You can apply it in a similar way to the way you used conservation of momentum. What is the equation for conservation of kinetic energy? Split this up into x and y components ike you did with the momentum.

 

[m2003]

for any help!

I would first confirm the given information and assumptions. Assuming that the pucks are ideal, frictionless and have the same mass, the collision can be considered an elastic one. This means that both momentum and energy will be conserved during the collision.

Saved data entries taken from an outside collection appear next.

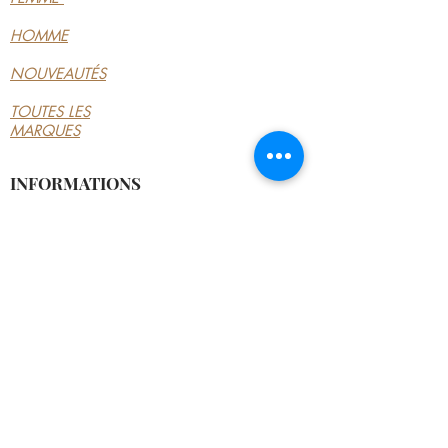
HOMME
NOUVEAUTÉS
TOUTES LES
MARQUES
INFORMATIONS
LE MAGASIN
CONDITIONS
GÉNÉRALES
CONTACTEZ-NOUS
MON COMPTE
MON COMPTE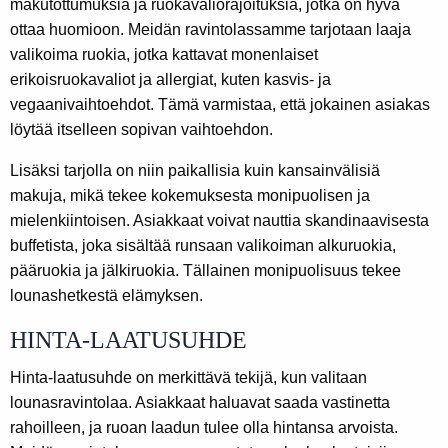
makutottumuksia ja ruokavaliorajoituksia, jotka on hyvä
ottaa huomioon. Meidän ravintolassamme tarjotaan laaja
valikoima ruokia, jotka kattavat monenlaiset
erikoisruokavaliot ja allergiat, kuten kasvis- ja
vegaanivaihtoehdot. Tämä varmistaa, että jokainen asiakas
löytää itselleen sopivan vaihtoehdon.
Lisäksi tarjolla on niin paikallisia kuin kansainvälisiä
makuja, mikä tekee kokemuksesta monipuolisen ja
mielenkiintoisen. Asiakkaat voivat nauttia skandinaavisesta
buffetista, joka sisältää runsaan valikoiman alkuruokia,
pääruokia ja jälkiruokia. Tällainen monipuolisuus tekee
lounashetkestä elämyksen.
HINTA-LAATUSUHDE
Hinta-laatusuhde on merkittävä tekijä, kun valitaan
lounasravintolaa. Asiakkaat haluavat saada vastinetta
rahoilleen, ja ruoan laadun tulee olla hintansa arvoista.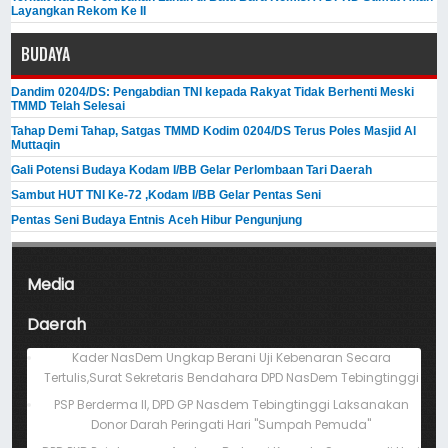
Layangkan Rekom Ke II
BUDAYA
Dandim 0204/DS: Pengabdian TNI kepada Rakyat Tidak Berhenti Meski ​
TMMD Telah Selesai
Tahap Demi Tahap, Satgas TMMD Kodim 0204/DS Terus Poles Masjid Al
Muttaqin
Gali Potensi Budaya Kodam I/BB Gelar Perlombaan Tari Daerah
Sambut HUT TNI Ke-72 ,Kodam I/BB Gelar Pentas Seni
Pentas Seni Budaya Entnis Aceh Hibur Pengunjung
Media
Daerah
Kader NasDem Ungkap Berani Uji Kebenaran Secara
Tertulis,Surat Sekretaris Bendahara DPD NasDem Tebingtinggi
PSP Berderma II, DPD GP Nasdem Tebingtinggi Laksanakan
Donor Darah Peringati Hari "Sumpah Pemuda"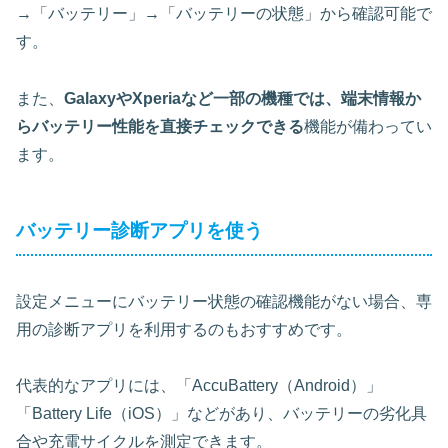
→「バッテリー」→「バッテリーの状態」から確認可能で
す。
また、
GalaxyやXperiaなど一部の機種では、端末情報か
らバッテリー性能を直接チェックできる
機能が備わってい
ます。
バッテリー診断アプリを使う
設定メニューにバッテリー状態の確認機能がない場合、専
用の診断アプリを利用するのもおすすめです。
代表的なアプリには、「AccuBattery（Android）」
「Battery Life（iOS）」などがあり、バッテリーの劣化具
合や充電サイクルを測定できます。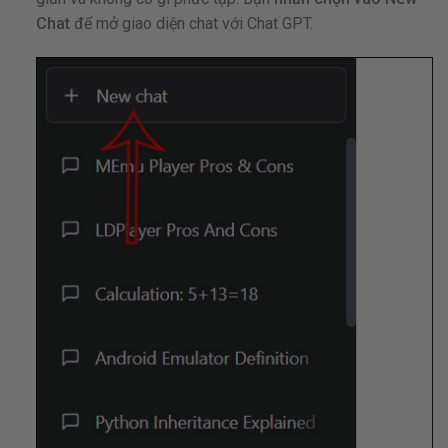
Chat
để mở giao diện chat với Chat GPT.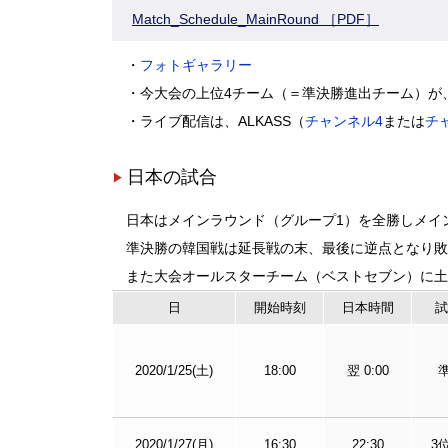
Match_Schedule_MainRound ［PDF］
・
フォトギャラリー
・今大会の上位4チーム（＝準決勝進出チーム）が、
・ライブ配信は、ALKASS（
チャンネル4
または
チ
日本の試合
日本はメインラウンド（グループ1）を全勝しメイ
準決勝の韓国戦は延長戦の末、最後に逆点となり敗
また大会オールスターチーム（ベストセブン）に土
日
開始時刻
日本時間
試
2020/1/25(土)
18:00
翌 0:00
2020/1/27(月)
16:30
22:30
3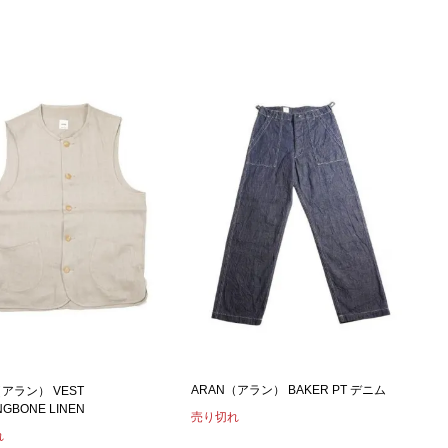
ARAN（アラン） BAKER PT デニム
（アラン） VEST
NGBONE LINEN
売り切れ
れ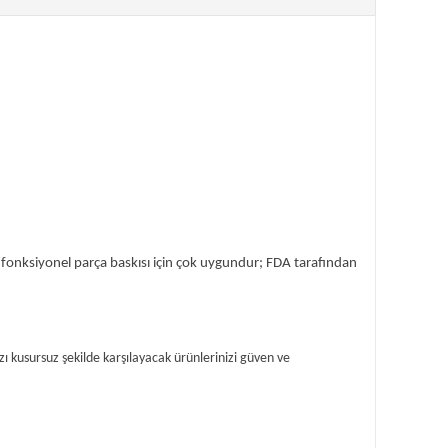
 fonksiyonel parça baskısı için çok uygundur; FDA tarafından 
ı kusursuz şekilde karşılayacak ürünlerinizi güven ve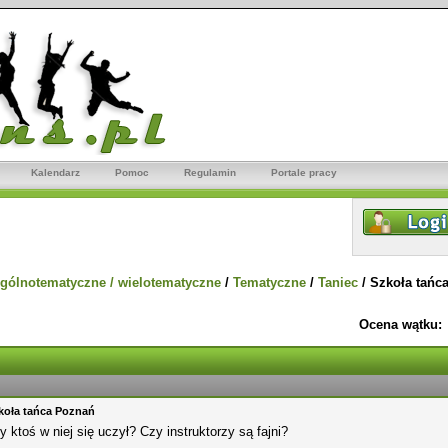
Kalendarz
Pomoc
Regulamin
Portale pracy
gólnotematyczne / wielotematyczne
/
Tematyczne
/
Taniec
/
Szkoła tańc
Ocena wątku:
koła tańca Poznań
y ktoś w niej się uczył? Czy instruktorzy są fajni?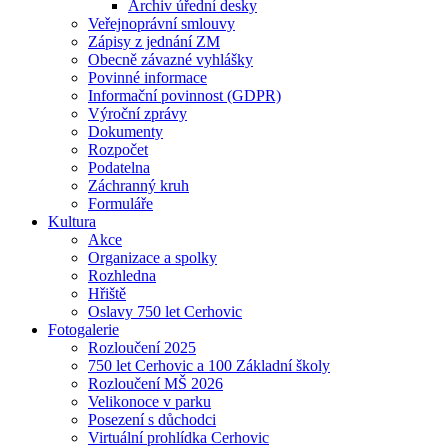
Archiv úřední desky
Veřejnoprávní smlouvy
Zápisy z jednání ZM
Obecně závazné vyhlášky
Povinné informace
Informační povinnost (GDPR)
Výroční zprávy
Dokumenty
Rozpočet
Podatelna
Záchranný kruh
Formuláře
Kultura
Akce
Organizace a spolky
Rozhledna
Hřiště
Oslavy 750 let Cerhovic
Fotogalerie
Rozloučení 2025
750 let Cerhovic a 100 Základní školy
Rozloučení MŠ 2026
Velikonoce v parku
Posezení s důchodci
Virtuální prohlídka Cerhovic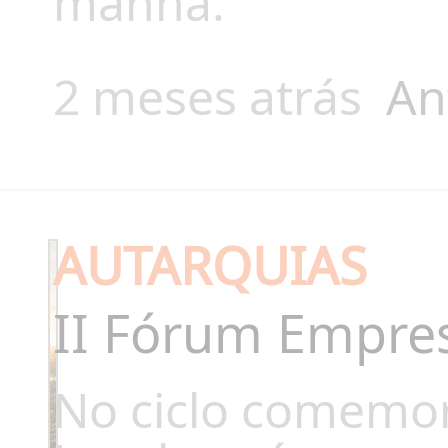
manhã.
2 meses atrás
An
AUTARQUIAS
II Fórum Empres
No ciclo comemor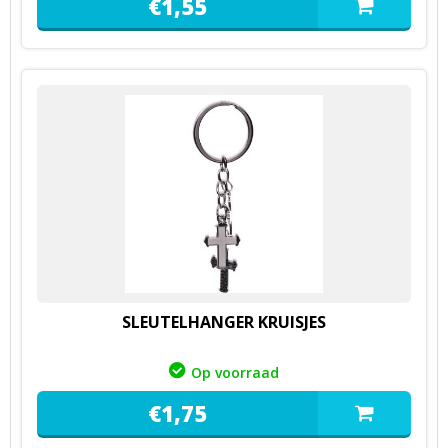
€
1,
55
SLEUTELHANGER KRUISJES
Op voorraad
€
1,
75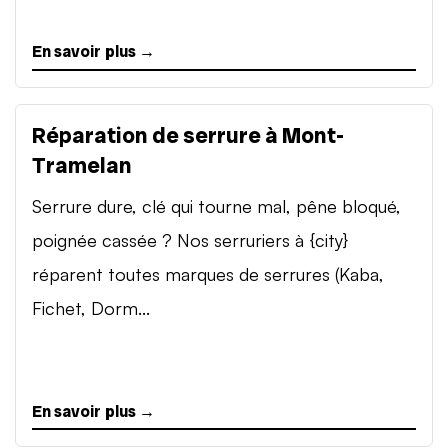
En savoir plus →
Réparation de serrure à Mont-
Tramelan
Serrure dure, clé qui tourne mal, pêne bloqué,
poignée cassée ? Nos serruriers à {city}
réparent toutes marques de serrures (Kaba,
Fichet, Dorm...
En savoir plus →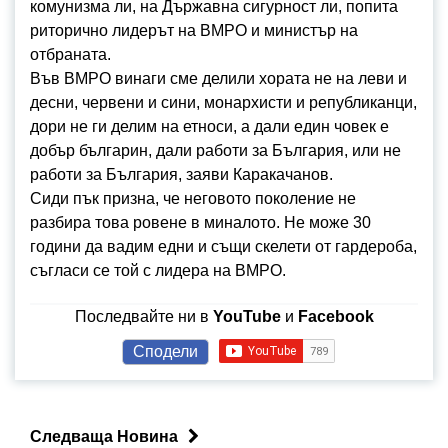
комунизма ли, на Държавна сигурност ли, попита
риторично лидерът на ВМРО и министър на
отбраната.
Във ВМРО винаги сме делили хората не на леви и
десни, червени и сини, монархисти и републиканци,
дори не ги делим на етноси, а дали един човек е
добър българин, дали работи за България, или не
работи за България, заяви Каракачанов.
Сиди пък призна, че неговото поколение не
разбира това ровене в миналото. Не може 30
години да вадим едни и същи скелети от гардероба,
съгласи се той с лидера на ВМРО.
Последвайте ни в
YouTube
и
Facebook
Сподели
Следваща Новина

To solve this problem, we can use the equations for conservation of momentum and conservation of energy.

Conservation of Momentum:
Before the collision: m1v1 + m2v2 = m1v1' + m2v2'
After the collision: m1v1' = m1v1' + m2v2'

Conservation of Energy:
Before the collision: 1/2m1v1^2 + 1/2m2v2^2 = 1/2m1v1'^2 + 1/2m2v2'^2
After the collision: 1/2m1v1'^2 + 1/2m2v2'^2

Using these equations, we can solve for the final velocities of both pucks after the collision. Plugging in the given values, we get:

m1v1 + m2v2 = m1v1' + m2v2'
0.95 = v1'cos50 + v2'cos40
0 = v1'sin50 - v2'sin40

1/2m1v1^2 + 1/2m2v2^2 = 1/2m1v1'^2 + 1/2m2v2'^2
1/2(1)v1^2 + 1/2(1)v2^2 = 1/2(1)v1'^2 + 1/2(1)v2'^2

Solving these equations simultaneously, we get the final velocities as:

v1' = 0.689 m/s
v2' = 0.505 m/s

Therefore, after the collision, the first puck will be moving at a speed of 0.689 m/s and the second puck will be moving at a speed of 0.505 m/s. These values can also be confirmed by plugging them back into the equations for conservation of momentum and energy.